Bolliger nennt seine Erfindung «Lebensretterhaus». Das Prinzip ist einfach: Das ganze Haus hat Platz in einem 3 Meter langen und 1,2 Meter breiten Rohr. Eine Küche mit Holzherd und eine mit Sonnenenergie betriebene Platte sind darin verstaut, zudem eine Toilette und ein Wassertank. Der Fallschirm wird nach der Landung in ein Zelt-, später in ein Hausdach und einen Regenwassersammler umfunktioniert.

Schwere Hilfe von oben

Alles zusammen wiegt stattliche 150 Kilo. Ist das nicht gefährlich, wenn plötzlich diese schweren Metallrohre vom Himmel fallen? Man müsse die Leute schon informieren, bevor man die Lebensretterhäuser abwerfe, sagt Bolliger.

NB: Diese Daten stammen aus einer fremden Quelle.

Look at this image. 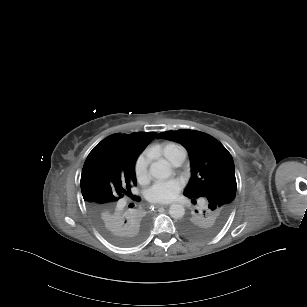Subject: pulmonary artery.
Wrapping results in <instances>:
<instances>
[{"mask_svg":"<svg viewBox=\"0 0 307 307\" xmlns=\"http://www.w3.org/2000/svg\"><path fill=\"white\" fill-rule=\"evenodd\" d=\"M159 152V150H158ZM162 154L166 157V159L174 166L181 165L187 156V152L185 149L182 148H173L168 147L162 150ZM126 202H122L121 206L124 207Z\"/></svg>","mask_w":307,"mask_h":307,"instance_id":"pulmonary-artery-1","label":"pulmonary artery"}]
</instances>
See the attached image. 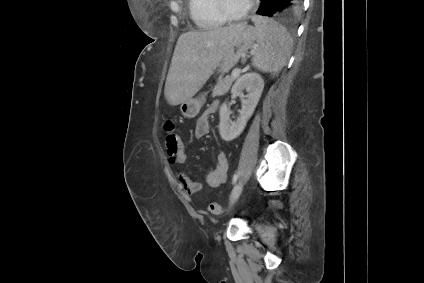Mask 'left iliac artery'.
Segmentation results:
<instances>
[{
  "label": "left iliac artery",
  "mask_w": 424,
  "mask_h": 283,
  "mask_svg": "<svg viewBox=\"0 0 424 283\" xmlns=\"http://www.w3.org/2000/svg\"><path fill=\"white\" fill-rule=\"evenodd\" d=\"M238 179V173L236 172L233 176L232 183L235 184Z\"/></svg>",
  "instance_id": "44dca946"
}]
</instances>
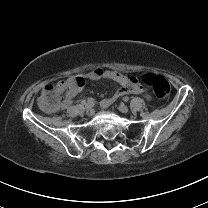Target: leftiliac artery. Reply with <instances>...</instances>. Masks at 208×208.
I'll list each match as a JSON object with an SVG mask.
<instances>
[{
  "label": "left iliac artery",
  "mask_w": 208,
  "mask_h": 208,
  "mask_svg": "<svg viewBox=\"0 0 208 208\" xmlns=\"http://www.w3.org/2000/svg\"><path fill=\"white\" fill-rule=\"evenodd\" d=\"M123 100H124L125 102H128V101H129V98L126 96V97L123 98Z\"/></svg>",
  "instance_id": "1"
}]
</instances>
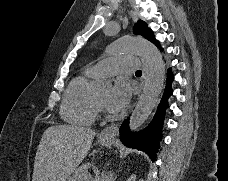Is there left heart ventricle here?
Segmentation results:
<instances>
[{
	"label": "left heart ventricle",
	"instance_id": "b2bd125f",
	"mask_svg": "<svg viewBox=\"0 0 228 181\" xmlns=\"http://www.w3.org/2000/svg\"><path fill=\"white\" fill-rule=\"evenodd\" d=\"M104 79H109L110 80V86L104 90H101L98 95H99V99L101 102H105L107 97H108V94L111 92L112 90V87L114 85V82L112 81V78L111 77H101L98 81H101V80H104Z\"/></svg>",
	"mask_w": 228,
	"mask_h": 181
}]
</instances>
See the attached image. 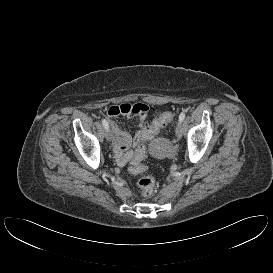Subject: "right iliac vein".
Here are the masks:
<instances>
[{
	"instance_id": "1",
	"label": "right iliac vein",
	"mask_w": 273,
	"mask_h": 273,
	"mask_svg": "<svg viewBox=\"0 0 273 273\" xmlns=\"http://www.w3.org/2000/svg\"><path fill=\"white\" fill-rule=\"evenodd\" d=\"M105 137H106V140L108 142H110L112 140V132L110 131V129H106V132H105Z\"/></svg>"
}]
</instances>
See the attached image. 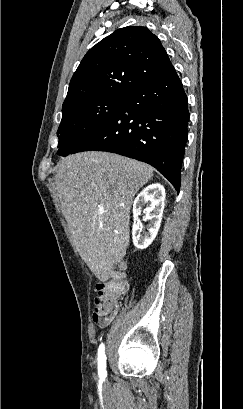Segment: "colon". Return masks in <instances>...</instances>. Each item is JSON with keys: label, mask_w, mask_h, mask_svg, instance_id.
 Instances as JSON below:
<instances>
[{"label": "colon", "mask_w": 243, "mask_h": 409, "mask_svg": "<svg viewBox=\"0 0 243 409\" xmlns=\"http://www.w3.org/2000/svg\"><path fill=\"white\" fill-rule=\"evenodd\" d=\"M124 267V264L120 263L109 281L96 285L97 296L93 318L99 325H106L114 318L120 299L127 291L128 284L124 276Z\"/></svg>", "instance_id": "1"}]
</instances>
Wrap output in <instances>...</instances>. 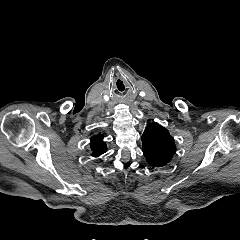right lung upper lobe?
Wrapping results in <instances>:
<instances>
[{"instance_id":"obj_1","label":"right lung upper lobe","mask_w":240,"mask_h":240,"mask_svg":"<svg viewBox=\"0 0 240 240\" xmlns=\"http://www.w3.org/2000/svg\"><path fill=\"white\" fill-rule=\"evenodd\" d=\"M103 135H96L91 137L92 156L98 157L107 151L106 143L103 141Z\"/></svg>"}]
</instances>
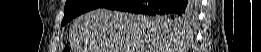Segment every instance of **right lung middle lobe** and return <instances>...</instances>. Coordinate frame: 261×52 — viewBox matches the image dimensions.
<instances>
[{
	"label": "right lung middle lobe",
	"mask_w": 261,
	"mask_h": 52,
	"mask_svg": "<svg viewBox=\"0 0 261 52\" xmlns=\"http://www.w3.org/2000/svg\"><path fill=\"white\" fill-rule=\"evenodd\" d=\"M111 0H67L65 4L64 18L61 25L67 24L70 20L76 16L96 9L102 8L104 5L108 4ZM161 17L162 20L170 23H181V22H191L195 17V9L193 13L185 16H157Z\"/></svg>",
	"instance_id": "obj_1"
}]
</instances>
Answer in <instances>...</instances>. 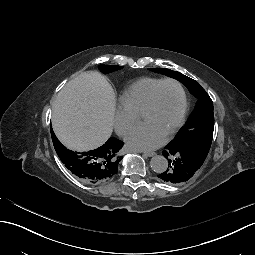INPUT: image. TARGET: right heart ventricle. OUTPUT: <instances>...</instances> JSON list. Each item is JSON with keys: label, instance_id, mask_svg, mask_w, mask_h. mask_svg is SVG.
I'll return each mask as SVG.
<instances>
[{"label": "right heart ventricle", "instance_id": "obj_1", "mask_svg": "<svg viewBox=\"0 0 255 255\" xmlns=\"http://www.w3.org/2000/svg\"><path fill=\"white\" fill-rule=\"evenodd\" d=\"M160 81V78L153 77L137 80L118 95L119 106L139 115L151 89Z\"/></svg>", "mask_w": 255, "mask_h": 255}]
</instances>
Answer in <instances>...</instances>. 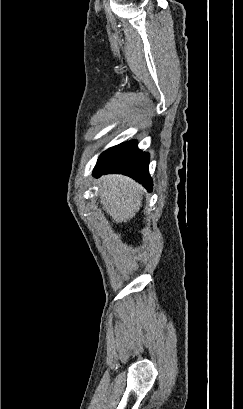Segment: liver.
I'll return each mask as SVG.
<instances>
[{
	"instance_id": "obj_1",
	"label": "liver",
	"mask_w": 243,
	"mask_h": 409,
	"mask_svg": "<svg viewBox=\"0 0 243 409\" xmlns=\"http://www.w3.org/2000/svg\"><path fill=\"white\" fill-rule=\"evenodd\" d=\"M96 183L101 204L116 223L127 222L139 211L143 188L131 178L106 175Z\"/></svg>"
}]
</instances>
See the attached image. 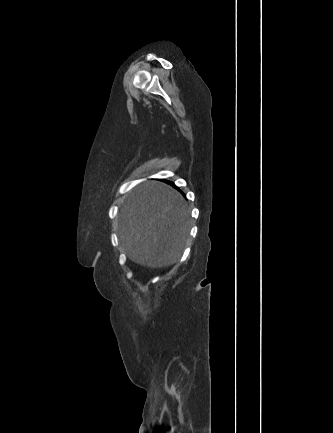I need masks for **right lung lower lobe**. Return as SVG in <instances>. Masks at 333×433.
Wrapping results in <instances>:
<instances>
[{
	"label": "right lung lower lobe",
	"mask_w": 333,
	"mask_h": 433,
	"mask_svg": "<svg viewBox=\"0 0 333 433\" xmlns=\"http://www.w3.org/2000/svg\"><path fill=\"white\" fill-rule=\"evenodd\" d=\"M167 182V181H166ZM169 184H171V185H173L174 187H175V185L173 184V183H171V182H168ZM177 188V187H176Z\"/></svg>",
	"instance_id": "obj_1"
}]
</instances>
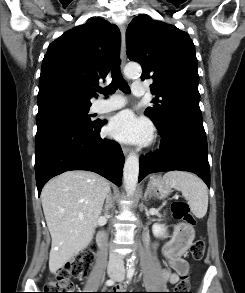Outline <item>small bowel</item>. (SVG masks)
Returning a JSON list of instances; mask_svg holds the SVG:
<instances>
[{
	"label": "small bowel",
	"mask_w": 245,
	"mask_h": 293,
	"mask_svg": "<svg viewBox=\"0 0 245 293\" xmlns=\"http://www.w3.org/2000/svg\"><path fill=\"white\" fill-rule=\"evenodd\" d=\"M163 255L171 270L160 268L161 275L167 284L174 285L181 277L188 273V262L180 257L174 241L172 240L166 243ZM121 288L125 289L126 285H123Z\"/></svg>",
	"instance_id": "obj_1"
}]
</instances>
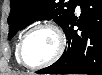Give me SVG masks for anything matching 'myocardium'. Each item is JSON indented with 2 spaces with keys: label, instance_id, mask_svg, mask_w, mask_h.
I'll return each instance as SVG.
<instances>
[{
  "label": "myocardium",
  "instance_id": "1",
  "mask_svg": "<svg viewBox=\"0 0 102 75\" xmlns=\"http://www.w3.org/2000/svg\"><path fill=\"white\" fill-rule=\"evenodd\" d=\"M41 28L50 29L56 34L57 39H58V48H57L56 53L47 61H45L39 65H31V64L27 63L24 59L23 46H24L26 39L29 37V35L32 32H34L35 30L41 29ZM65 47H66V37L59 26H57L56 24H54L52 22H48V21L39 22V23H36L35 25H33L32 27H30L21 36L19 44H18V57H19V60L22 62V64H24L25 66L32 67V68L45 67V66L53 64L55 61H57L63 54Z\"/></svg>",
  "mask_w": 102,
  "mask_h": 75
}]
</instances>
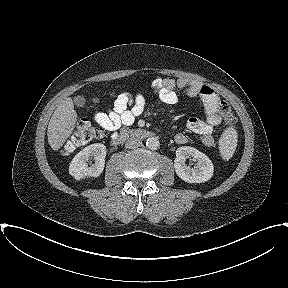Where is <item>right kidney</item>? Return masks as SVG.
Masks as SVG:
<instances>
[{
  "label": "right kidney",
  "mask_w": 288,
  "mask_h": 288,
  "mask_svg": "<svg viewBox=\"0 0 288 288\" xmlns=\"http://www.w3.org/2000/svg\"><path fill=\"white\" fill-rule=\"evenodd\" d=\"M106 146L101 143L91 144L85 147L72 159L69 173L76 180L85 177H98L105 166ZM94 157V163L88 166V160Z\"/></svg>",
  "instance_id": "right-kidney-1"
}]
</instances>
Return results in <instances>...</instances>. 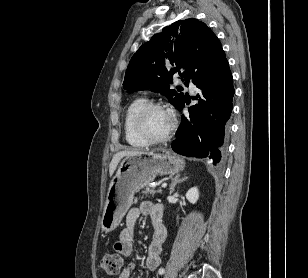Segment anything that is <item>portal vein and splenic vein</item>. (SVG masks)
I'll use <instances>...</instances> for the list:
<instances>
[{"mask_svg": "<svg viewBox=\"0 0 308 278\" xmlns=\"http://www.w3.org/2000/svg\"><path fill=\"white\" fill-rule=\"evenodd\" d=\"M167 186V184L166 183H163L162 185H161V188H165Z\"/></svg>", "mask_w": 308, "mask_h": 278, "instance_id": "1", "label": "portal vein and splenic vein"}]
</instances>
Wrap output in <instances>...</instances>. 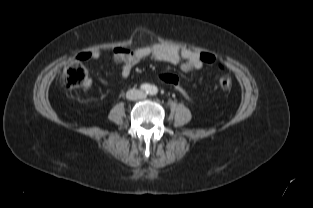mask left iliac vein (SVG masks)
<instances>
[{
  "label": "left iliac vein",
  "instance_id": "4c4485c4",
  "mask_svg": "<svg viewBox=\"0 0 313 208\" xmlns=\"http://www.w3.org/2000/svg\"><path fill=\"white\" fill-rule=\"evenodd\" d=\"M140 97H141V98H145L146 95H145V94H141Z\"/></svg>",
  "mask_w": 313,
  "mask_h": 208
}]
</instances>
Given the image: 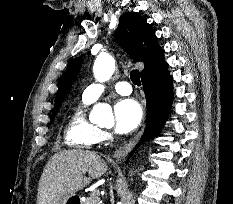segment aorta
Segmentation results:
<instances>
[{"mask_svg":"<svg viewBox=\"0 0 233 204\" xmlns=\"http://www.w3.org/2000/svg\"><path fill=\"white\" fill-rule=\"evenodd\" d=\"M115 70V60L108 54L97 57L93 66L94 77L99 82H105L111 78ZM90 121L93 123L109 124L114 122V116L110 105L98 103L94 105L90 113Z\"/></svg>","mask_w":233,"mask_h":204,"instance_id":"1","label":"aorta"}]
</instances>
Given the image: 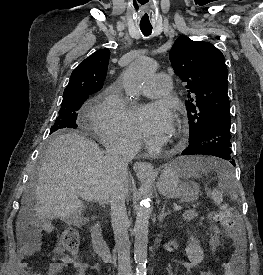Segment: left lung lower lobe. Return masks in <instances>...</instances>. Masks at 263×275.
<instances>
[{"mask_svg":"<svg viewBox=\"0 0 263 275\" xmlns=\"http://www.w3.org/2000/svg\"><path fill=\"white\" fill-rule=\"evenodd\" d=\"M230 128V116L216 118L199 136L189 139V146L181 154L212 155L225 159L235 166L231 151Z\"/></svg>","mask_w":263,"mask_h":275,"instance_id":"obj_1","label":"left lung lower lobe"}]
</instances>
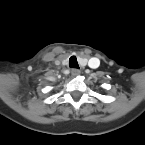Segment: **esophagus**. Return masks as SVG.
Listing matches in <instances>:
<instances>
[{
	"mask_svg": "<svg viewBox=\"0 0 145 145\" xmlns=\"http://www.w3.org/2000/svg\"><path fill=\"white\" fill-rule=\"evenodd\" d=\"M71 74H72V76L76 77V76L80 75V70L73 68L71 70Z\"/></svg>",
	"mask_w": 145,
	"mask_h": 145,
	"instance_id": "34e87169",
	"label": "esophagus"
}]
</instances>
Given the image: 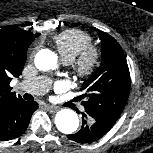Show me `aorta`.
<instances>
[{
    "label": "aorta",
    "instance_id": "1",
    "mask_svg": "<svg viewBox=\"0 0 153 153\" xmlns=\"http://www.w3.org/2000/svg\"><path fill=\"white\" fill-rule=\"evenodd\" d=\"M35 66L39 70L47 71L57 66V56L48 49H43L36 54ZM57 129L64 134H72L79 127L78 115L69 109H62L55 116Z\"/></svg>",
    "mask_w": 153,
    "mask_h": 153
}]
</instances>
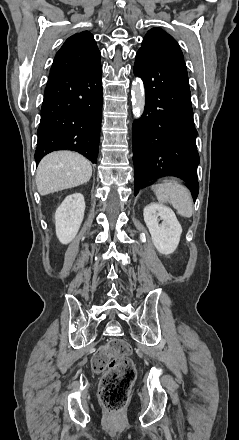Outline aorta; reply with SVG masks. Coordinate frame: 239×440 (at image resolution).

Seine Idee existiert indes erst auf dem Papier. «Mir dreht es bei jeder Katastrophe den Magen um, weil das Lebensretterhaus nicht zum Einsatz kommt», sagt Bolliger, während er in seinem Haus in Thun die Pläne ausbreitet. Bisher hat das Geld gefehlt, um einen Prototyp herzustellen. Auf 60'000 bis 100'000 Franken schätzt er die Kosten für Bau und Probeabwurf aus einem Helikopter – eine Summe, die er nicht aufwerfen kann.

«Der Test klappte einwandfrei»

Deshalb hofft er, dass ein Hilfswerk oder eine internationale Organisation sein Projekt unterstützt. «Wenn die UNO zahlen würde, hätte das Lebensretterhaus eine echte Chance», ist der Architekt überzeugt. Von 1968 bis 1988 führte er in Meilen am Zürichsee ein Büro; 1978 brachte er seine Idee erstmals zu Papier. Und als er die Kirche von Meilen renovierte, nutzte er die Gelegenheit und liess ein Modell seines Lebensretterhauses im Massstab 1:10 vom Kirchturm segeln. «Der Test klappte einwandfrei.»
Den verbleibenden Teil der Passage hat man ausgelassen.